Dans un contexte de tensions autour du travail le 1er-Mai, la secrétaire générale de la CGT, Sophie Binet, relance le débat sur les jours fériés en France.

Elle propose d’instaurer une nouvelle journée chômée dédiée aux droits des femmes, tout en rappelant les lignes rouges syndicales concernant le travail lors de la fête des travailleurs.
La secrétaire générale de la CGT, Sophie Binet, a annoncé ce vendredi son intention de promouvoir l’instauration d’un jour férié supplémentaire en France, en prenant pour référence la journée internationale des droits des femmes. Invitée sur France 2, elle a souligné que le nombre de jours fériés en France reste inférieur à la moyenne observée au sein de l’Union européenne, avec 11 jours contre 12 dans les autres pays membres.
Dans cette perspective, la responsable syndicale plaide pour que le 8 mars devienne une date emblématique du calendrier social. Elle souhaite que cette journée soit reconnue comme un jour férié, chômé et rémunéré, sur le modèle du 1er-Mai, traditionnellement consacré à la fête du travail. Cette proposition s’inscrit dans une volonté de renforcer la visibilité des luttes pour les droits des femmes.
Un contexte marqué par le débat sur le 1er-Mai
Cette prise de position intervient alors que le gouvernement s’apprête à faire des annonces concernant le travail des salariés dans certains secteurs le 1er-Mai, notamment dans les boulangeries et les commerces de fleurs. Une réunion entre le Premier ministre, Sébastien Lecornu, et les représentants de ces professions doit permettre de clarifier les orientations à venir.

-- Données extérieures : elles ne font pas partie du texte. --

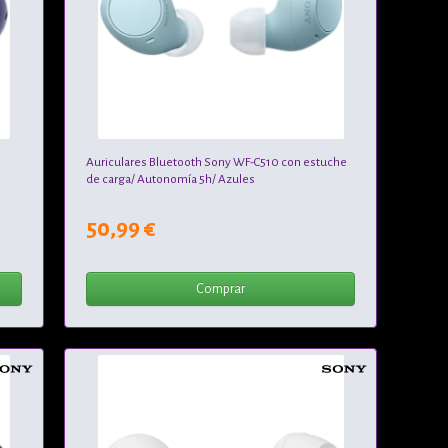
Auriculares Bluetooth Sony WF-C510 con estuche
de carga/ Autonomía 5h/ Azules
50,99 €
Comprar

Un projet de loi, soutenu par plusieurs forces politiques dont Renaissance, la droite et l’extrême droite, envisageait d’autoriser explicitement l’emploi de salariés dans certains commerces et établissements culturels lors du 1er-Mai. Cette initiative a toutefois suscité une opposition marquée de la part des organisations syndicales et des partis de gauche, conduisant l’exécutif à suspendre son examen.
Une position ferme sur le caractère exceptionnel du 1er-Mai

Sophie Binet a rappelé avec insistance les attentes des syndicats à l’égard du gouvernement. Elle exige le respect des engagements pris en faveur du maintien du caractère exceptionnel du 1er-Mai, qui doit rester un jour férié, chômé et rémunéré pour les salariés. Elle s’oppose à toute extension généralisée des dérogations permettant le travail ce jour-là.

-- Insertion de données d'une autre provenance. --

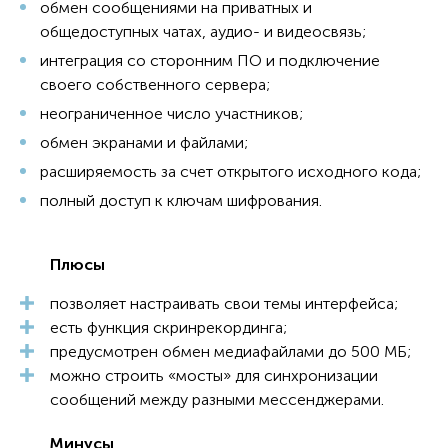
обмен сообщениями на приватных и
общедоступных чатах, аудио- и видеосвязь;
интеграция со сторонним ПО и подключение
своего собственного сервера;
неограниченное число участников;
обмен экранами и файлами;
расширяемость за счет открытого исходного кода;
полный доступ к ключам шифрования.
Плюсы
позволяет настраивать свои темы интерфейса;
есть функция скринрекординга;
предусмотрен обмен медиафайлами до 500 МБ;
можно строить «мосты» для синхронизации
сообщений между разными мессенджерами.
Минусы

La dirigeante syndicale met en garde contre une dérive progressive. Elle estime que l’ouverture de certains secteurs pourrait entraîner une généralisation difficilement contrôlable, remettant en cause l’équilibre actuel. Cette crainte s’appuie sur la possibilité d’un élargissement des exceptions à de nombreux autres commerces.
Des distinctions entre secteurs jugés essentiels
Dans ses déclarations, Sophie Binet a néanmoins introduit une nuance concernant certains métiers. Elle reconnaît l’utilité de maintenir l’activité des boulangeries le 1er-Mai, en raison de leur rôle dans la vie quotidienne. En revanche, elle se montre plus réservée concernant d’autres secteurs, comme celui des fleuristes.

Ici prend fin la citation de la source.